Would you write out all of the records that follow, exactly as they stand?

RECORDS FOR THE EXERCISE:
──────────

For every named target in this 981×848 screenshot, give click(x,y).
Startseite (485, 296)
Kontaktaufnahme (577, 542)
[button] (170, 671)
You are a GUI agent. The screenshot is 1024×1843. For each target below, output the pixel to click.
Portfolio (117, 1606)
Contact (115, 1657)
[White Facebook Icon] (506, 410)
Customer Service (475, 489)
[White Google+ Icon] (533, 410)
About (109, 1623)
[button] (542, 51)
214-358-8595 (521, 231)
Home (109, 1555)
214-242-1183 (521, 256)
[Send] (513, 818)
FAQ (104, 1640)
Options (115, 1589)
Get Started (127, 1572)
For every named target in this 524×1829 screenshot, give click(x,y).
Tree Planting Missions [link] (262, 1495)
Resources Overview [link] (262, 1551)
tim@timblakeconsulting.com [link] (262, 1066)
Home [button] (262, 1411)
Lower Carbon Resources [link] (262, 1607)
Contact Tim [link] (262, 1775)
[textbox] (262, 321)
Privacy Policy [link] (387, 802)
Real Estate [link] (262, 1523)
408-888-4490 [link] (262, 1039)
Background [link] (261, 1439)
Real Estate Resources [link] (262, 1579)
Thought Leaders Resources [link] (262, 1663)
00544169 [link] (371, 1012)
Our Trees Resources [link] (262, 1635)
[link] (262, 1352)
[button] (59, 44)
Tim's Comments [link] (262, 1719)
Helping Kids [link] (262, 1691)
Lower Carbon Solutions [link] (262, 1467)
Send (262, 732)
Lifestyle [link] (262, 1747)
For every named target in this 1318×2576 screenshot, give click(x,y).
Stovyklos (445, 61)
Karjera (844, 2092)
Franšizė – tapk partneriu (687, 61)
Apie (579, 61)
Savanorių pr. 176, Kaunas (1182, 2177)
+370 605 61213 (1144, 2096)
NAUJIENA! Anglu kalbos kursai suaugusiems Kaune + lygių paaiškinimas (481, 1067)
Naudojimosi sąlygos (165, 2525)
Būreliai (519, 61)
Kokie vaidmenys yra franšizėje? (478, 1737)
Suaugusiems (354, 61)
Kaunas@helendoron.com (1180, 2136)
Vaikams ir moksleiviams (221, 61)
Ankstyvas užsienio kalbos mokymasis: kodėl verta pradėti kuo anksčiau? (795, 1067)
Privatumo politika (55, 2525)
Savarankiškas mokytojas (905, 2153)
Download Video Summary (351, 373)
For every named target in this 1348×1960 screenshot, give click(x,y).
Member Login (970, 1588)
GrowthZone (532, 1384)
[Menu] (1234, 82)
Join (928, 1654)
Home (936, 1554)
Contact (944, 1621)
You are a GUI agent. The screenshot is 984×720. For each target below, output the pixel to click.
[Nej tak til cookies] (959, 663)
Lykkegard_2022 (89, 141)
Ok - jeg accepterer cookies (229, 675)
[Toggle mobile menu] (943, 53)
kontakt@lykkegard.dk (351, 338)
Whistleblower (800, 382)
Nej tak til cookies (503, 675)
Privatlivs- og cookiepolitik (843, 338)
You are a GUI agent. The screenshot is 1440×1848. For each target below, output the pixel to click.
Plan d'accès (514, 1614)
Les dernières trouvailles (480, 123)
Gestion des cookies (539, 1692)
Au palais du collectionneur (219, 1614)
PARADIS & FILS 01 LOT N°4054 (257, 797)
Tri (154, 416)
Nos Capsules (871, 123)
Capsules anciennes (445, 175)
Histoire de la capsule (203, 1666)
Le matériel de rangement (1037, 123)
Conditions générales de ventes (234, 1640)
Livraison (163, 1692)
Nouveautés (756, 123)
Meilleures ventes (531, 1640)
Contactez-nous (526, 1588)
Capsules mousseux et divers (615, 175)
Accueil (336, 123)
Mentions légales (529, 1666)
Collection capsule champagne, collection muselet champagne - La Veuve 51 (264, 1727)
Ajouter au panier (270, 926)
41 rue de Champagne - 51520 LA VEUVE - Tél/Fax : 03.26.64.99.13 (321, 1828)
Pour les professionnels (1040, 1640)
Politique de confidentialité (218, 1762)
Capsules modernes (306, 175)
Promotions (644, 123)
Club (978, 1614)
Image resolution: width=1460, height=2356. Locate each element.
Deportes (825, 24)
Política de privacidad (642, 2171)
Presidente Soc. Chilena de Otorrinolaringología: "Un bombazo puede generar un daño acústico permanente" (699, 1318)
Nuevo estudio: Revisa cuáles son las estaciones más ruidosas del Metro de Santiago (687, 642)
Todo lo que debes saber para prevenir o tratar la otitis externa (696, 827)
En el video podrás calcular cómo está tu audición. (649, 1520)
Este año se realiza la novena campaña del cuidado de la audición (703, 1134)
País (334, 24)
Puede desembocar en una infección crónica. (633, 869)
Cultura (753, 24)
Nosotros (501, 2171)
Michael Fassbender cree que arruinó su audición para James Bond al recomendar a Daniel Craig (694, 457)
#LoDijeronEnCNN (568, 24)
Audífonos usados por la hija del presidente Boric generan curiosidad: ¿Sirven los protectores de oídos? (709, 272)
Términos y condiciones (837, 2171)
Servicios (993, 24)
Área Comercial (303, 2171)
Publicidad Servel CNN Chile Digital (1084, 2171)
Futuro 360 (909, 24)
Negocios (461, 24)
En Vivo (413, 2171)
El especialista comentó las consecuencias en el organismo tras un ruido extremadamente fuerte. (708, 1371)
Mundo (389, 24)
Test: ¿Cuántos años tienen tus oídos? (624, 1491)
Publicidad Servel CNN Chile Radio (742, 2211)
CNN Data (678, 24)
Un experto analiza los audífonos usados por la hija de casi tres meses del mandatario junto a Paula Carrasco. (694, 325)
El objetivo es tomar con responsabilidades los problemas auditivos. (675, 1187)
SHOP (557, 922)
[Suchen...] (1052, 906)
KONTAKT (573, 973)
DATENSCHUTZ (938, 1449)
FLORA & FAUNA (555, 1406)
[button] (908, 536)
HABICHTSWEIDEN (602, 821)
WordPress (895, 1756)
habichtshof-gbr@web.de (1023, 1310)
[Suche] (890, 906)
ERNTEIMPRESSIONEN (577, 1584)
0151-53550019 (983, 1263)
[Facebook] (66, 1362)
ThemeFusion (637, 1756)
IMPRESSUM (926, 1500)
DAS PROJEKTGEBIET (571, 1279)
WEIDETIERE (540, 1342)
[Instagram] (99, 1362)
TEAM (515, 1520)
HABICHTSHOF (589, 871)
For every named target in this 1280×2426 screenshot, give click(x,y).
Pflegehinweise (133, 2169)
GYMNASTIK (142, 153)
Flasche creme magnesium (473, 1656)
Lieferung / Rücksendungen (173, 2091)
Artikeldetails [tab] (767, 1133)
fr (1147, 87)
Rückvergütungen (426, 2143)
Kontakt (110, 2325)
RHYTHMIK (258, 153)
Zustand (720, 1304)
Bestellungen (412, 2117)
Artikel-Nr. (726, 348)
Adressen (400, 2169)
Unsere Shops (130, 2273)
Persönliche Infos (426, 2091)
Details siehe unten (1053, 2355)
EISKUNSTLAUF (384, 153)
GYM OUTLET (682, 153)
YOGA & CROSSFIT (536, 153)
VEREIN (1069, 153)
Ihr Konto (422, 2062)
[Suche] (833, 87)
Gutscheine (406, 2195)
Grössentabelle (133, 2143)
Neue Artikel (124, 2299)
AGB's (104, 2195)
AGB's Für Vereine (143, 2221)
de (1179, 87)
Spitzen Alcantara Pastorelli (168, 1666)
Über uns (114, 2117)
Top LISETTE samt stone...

──────────

RESULT FOR THIS TASK:
For every named target in this 981×848 screenshot, give click(x,y).
Startseite (485, 296)
Kontaktaufnahme (577, 542)
[button] (170, 671)
You are a GUI agent. The screenshot is 1024×1843. For each target below, output the pixel to click.
Portfolio (117, 1606)
Contact (115, 1657)
[White Facebook Icon] (506, 410)
Customer Service (475, 489)
[White Google+ Icon] (533, 410)
About (109, 1623)
[button] (542, 51)
214-358-8595 (521, 231)
Home (109, 1555)
214-242-1183 (521, 256)
[Send] (513, 818)
FAQ (104, 1640)
Options (115, 1589)
Get Started (127, 1572)
For every named target in this 524×1829 screenshot, give click(x,y).
Tree Planting Missions [link] (262, 1495)
Resources Overview [link] (262, 1551)
tim@timblakeconsulting.com [link] (262, 1066)
Home [button] (262, 1411)
Lower Carbon Resources [link] (262, 1607)
Contact Tim [link] (262, 1775)
[textbox] (262, 321)
Privacy Policy [link] (387, 802)
Real Estate [link] (262, 1523)
408-888-4490 [link] (262, 1039)
Background [link] (261, 1439)
Real Estate Resources [link] (262, 1579)
Thought Leaders Resources [link] (262, 1663)
00544169 [link] (371, 1012)
Our Trees Resources [link] (262, 1635)
[link] (262, 1352)
[button] (59, 44)
Tim's Comments [link] (262, 1719)
Helping Kids [link] (262, 1691)
Lower Carbon Solutions [link] (262, 1467)
Send (262, 732)
Lifestyle [link] (262, 1747)
For every named target in this 1318×2576 screenshot, give click(x,y).
Stovyklos (445, 61)
Karjera (844, 2092)
Franšizė – tapk partneriu (687, 61)
Apie (579, 61)
Savanorių pr. 176, Kaunas (1182, 2177)
+370 605 61213 (1144, 2096)
NAUJIENA! Anglu kalbos kursai suaugusiems Kaune + lygių paaiškinimas (481, 1067)
Naudojimosi sąlygos (165, 2525)
Būreliai (519, 61)
Kokie vaidmenys yra franšizėje? (478, 1737)
Suaugusiems (354, 61)
Kaunas@helendoron.com (1180, 2136)
Vaikams ir moksleiviams (221, 61)
Ankstyvas užsienio kalbos mokymasis: kodėl verta pradėti kuo anksčiau? (795, 1067)
Privatumo politika (55, 2525)
Savarankiškas mokytojas (905, 2153)
Download Video Summary (351, 373)
For every named target in this 1348×1960 screenshot, give click(x,y).
Member Login (970, 1588)
GrowthZone (532, 1384)
[Menu] (1234, 82)
Join (928, 1654)
Home (936, 1554)
Contact (944, 1621)
You are a GUI agent. The screenshot is 984×720. For each target below, output the pixel to click.
[Nej tak til cookies] (959, 663)
Lykkegard_2022 (89, 141)
Ok - jeg accepterer cookies (229, 675)
[Toggle mobile menu] (943, 53)
kontakt@lykkegard.dk (351, 338)
Whistleblower (800, 382)
Nej tak til cookies (503, 675)
Privatlivs- og cookiepolitik (843, 338)
You are a GUI agent. The screenshot is 1440×1848. For each target below, output the pixel to click.
Plan d'accès (514, 1614)
Les dernières trouvailles (480, 123)
Gestion des cookies (539, 1692)
Au palais du collectionneur (219, 1614)
PARADIS & FILS 01 LOT N°4054 (257, 797)
Tri (154, 416)
Nos Capsules (871, 123)
Capsules anciennes (445, 175)
Histoire de la capsule (203, 1666)
Le matériel de rangement (1037, 123)
Conditions générales de ventes (234, 1640)
Livraison (163, 1692)
Nouveautés (756, 123)
Meilleures ventes (531, 1640)
Contactez-nous (526, 1588)
Capsules mousseux et divers (615, 175)
Accueil (336, 123)
Mentions légales (529, 1666)
Collection capsule champagne, collection muselet champagne - La Veuve 51 (264, 1727)
Ajouter au panier (270, 926)
41 rue de Champagne - 51520 LA VEUVE - Tél/Fax : 03.26.64.99.13 (321, 1828)
Pour les professionnels (1040, 1640)
Politique de confidentialité (218, 1762)
Capsules modernes (306, 175)
Promotions (644, 123)
Club (978, 1614)
Image resolution: width=1460, height=2356. Locate each element.
Deportes (825, 24)
Política de privacidad (642, 2171)
Presidente Soc. Chilena de Otorrinolaringología: "Un bombazo puede generar un daño acústico permanente" (699, 1318)
Nuevo estudio: Revisa cuáles son las estaciones más ruidosas del Metro de Santiago (687, 642)
Todo lo que debes saber para prevenir o tratar la otitis externa (696, 827)
En el video podrás calcular cómo está tu audición. (649, 1520)
Este año se realiza la novena campaña del cuidado de la audición (703, 1134)
País (334, 24)
Puede desembocar en una infección crónica. (633, 869)
Cultura (753, 24)
Nosotros (501, 2171)
Michael Fassbender cree que arruinó su audición para James Bond al recomendar a Daniel Craig (694, 457)
#LoDijeronEnCNN (568, 24)
Audífonos usados por la hija del presidente Boric generan curiosidad: ¿Sirven los protectores de oídos? (709, 272)
Términos y condiciones (837, 2171)
Servicios (993, 24)
Área Comercial (303, 2171)
Publicidad Servel CNN Chile Digital (1084, 2171)
Futuro 360 (909, 24)
Negocios (461, 24)
En Vivo (413, 2171)
El especialista comentó las consecuencias en el organismo tras un ruido extremadamente fuerte. (708, 1371)
Mundo (389, 24)
Test: ¿Cuántos años tienen tus oídos? (624, 1491)
Publicidad Servel CNN Chile Radio (742, 2211)
CNN Data (678, 24)
Un experto analiza los audífonos usados por la hija de casi tres meses del mandatario junto a Paula Carrasco. (694, 325)
El objetivo es tomar con responsabilidades los problemas auditivos. (675, 1187)
SHOP (557, 922)
[Suchen...] (1052, 906)
KONTAKT (573, 973)
DATENSCHUTZ (938, 1449)
FLORA & FAUNA (555, 1406)
[button] (908, 536)
HABICHTSWEIDEN (602, 821)
WordPress (895, 1756)
habichtshof-gbr@web.de (1023, 1310)
[Suche] (890, 906)
ERNTEIMPRESSIONEN (577, 1584)
0151-53550019 (983, 1263)
[Facebook] (66, 1362)
ThemeFusion (637, 1756)
IMPRESSUM (926, 1500)
DAS PROJEKTGEBIET (571, 1279)
WEIDETIERE (540, 1342)
[Instagram] (99, 1362)
TEAM (515, 1520)
HABICHTSHOF (589, 871)
For every named target in this 1280×2426 screenshot, give click(x,y).
Pflegehinweise (133, 2169)
GYMNASTIK (142, 153)
Flasche creme magnesium (473, 1656)
Lieferung / Rücksendungen (173, 2091)
Artikeldetails [tab] (767, 1133)
fr (1147, 87)
Rückvergütungen (426, 2143)
Kontakt (110, 2325)
RHYTHMIK (258, 153)
Zustand (720, 1304)
Bestellungen (412, 2117)
Artikel-Nr. (726, 348)
Adressen (400, 2169)
Unsere Shops (130, 2273)
Persönliche Infos (426, 2091)
Details siehe unten (1053, 2355)
EISKUNSTLAUF (384, 153)
GYM OUTLET (682, 153)
YOGA & CROSSFIT (536, 153)
VEREIN (1069, 153)
Ihr Konto (422, 2062)
[Suche] (833, 87)
Gutscheine (406, 2195)
Grössentabelle (133, 2143)
Neue Artikel (124, 2299)
AGB's (104, 2195)
AGB's Für Vereine (143, 2221)
de (1179, 87)
Spitzen Alcantara Pastorelli (168, 1666)
Über uns (114, 2117)
Top LISETTE samt stone...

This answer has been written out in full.